The results presented in the MS suggest that the KCa3.1 activator, SKA-121, may suppress production of  IL-8 and IL-10 in  THP-1-derived, M2-marophages    through  both ERK-CREB and JNK-c-Jun cascades, thereby reducing the pro-tumorigenic macrophage activity.

My comments and suggestions:

1. The functional effects of only a single dose of SKA-121 (1μM) have been studied. It is important to show the dose-dependence (or independence) of SKA-121 effects on macrophages.

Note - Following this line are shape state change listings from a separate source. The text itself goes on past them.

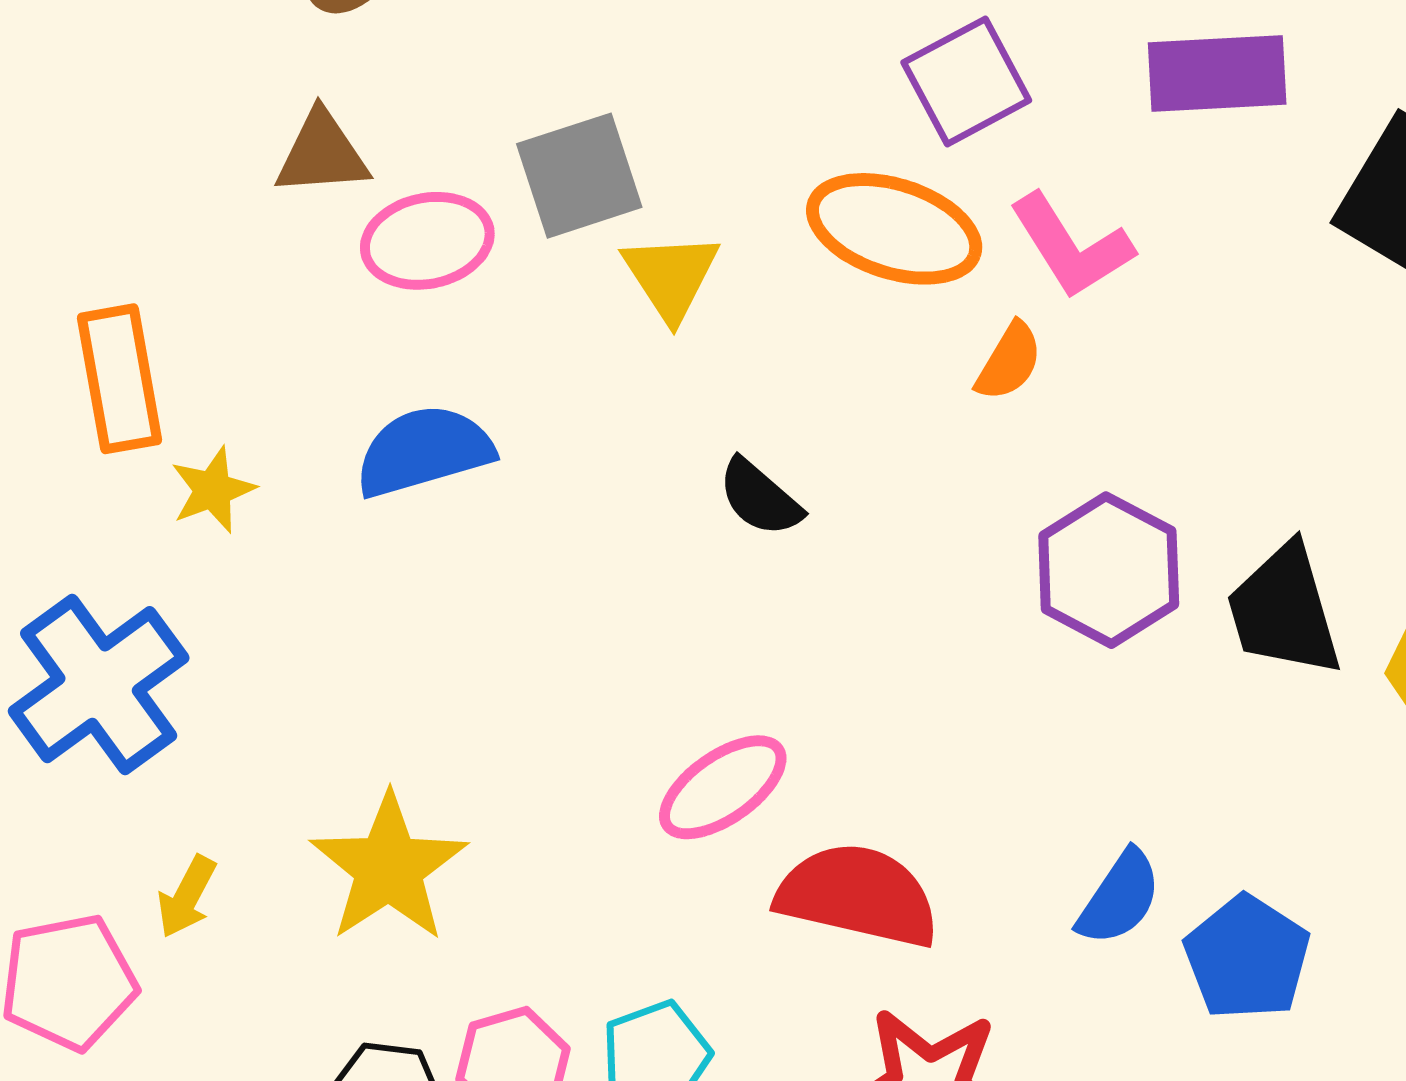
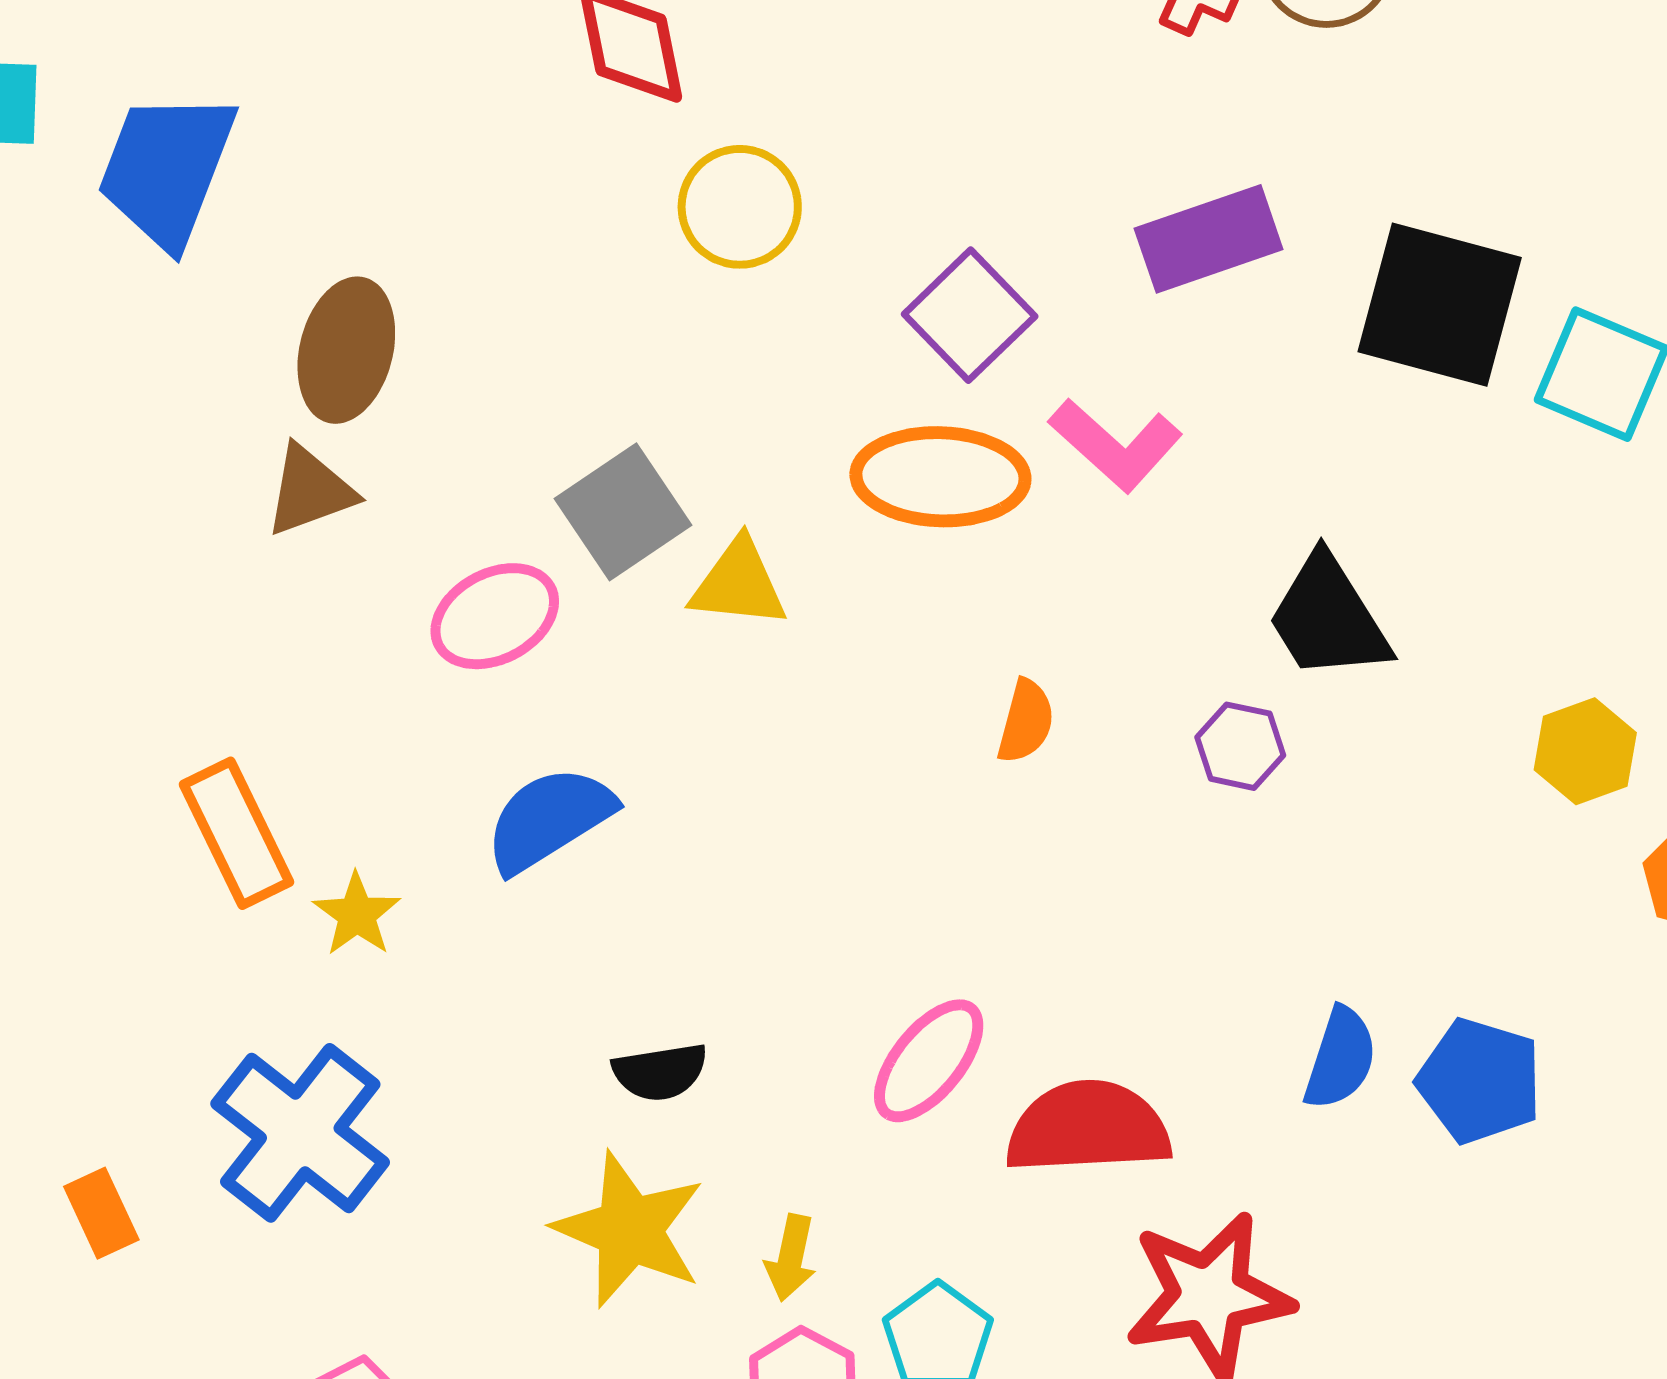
brown triangle: (322, 154) -> (310, 491), moved
yellow triangle: (671, 276) -> (739, 584), turned -35
orange semicircle: (1009, 362) -> (1026, 721), moved
black semicircle: (760, 498) -> (660, 1072), moved, turned -34
purple hexagon: (1109, 570) -> (1240, 746), size x0.6
black trapezoid: (1284, 610) -> (1328, 618), moved
yellow arrow: (187, 897) -> (791, 1258), moved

2. The total (pro- tumorigenic or anti-tumorigenic) action of macrophages on the tumor is determined by the balance of the M2 and M1 functionalities opposing each other. Therefore, from a therapeutic point of view, it is important to evaluate (or, at least, to discuss) the action of SKA-121 not only on M2, but also on M1 macrophages generated from THP-1 cells under the influence of LPS and IFN-gamma.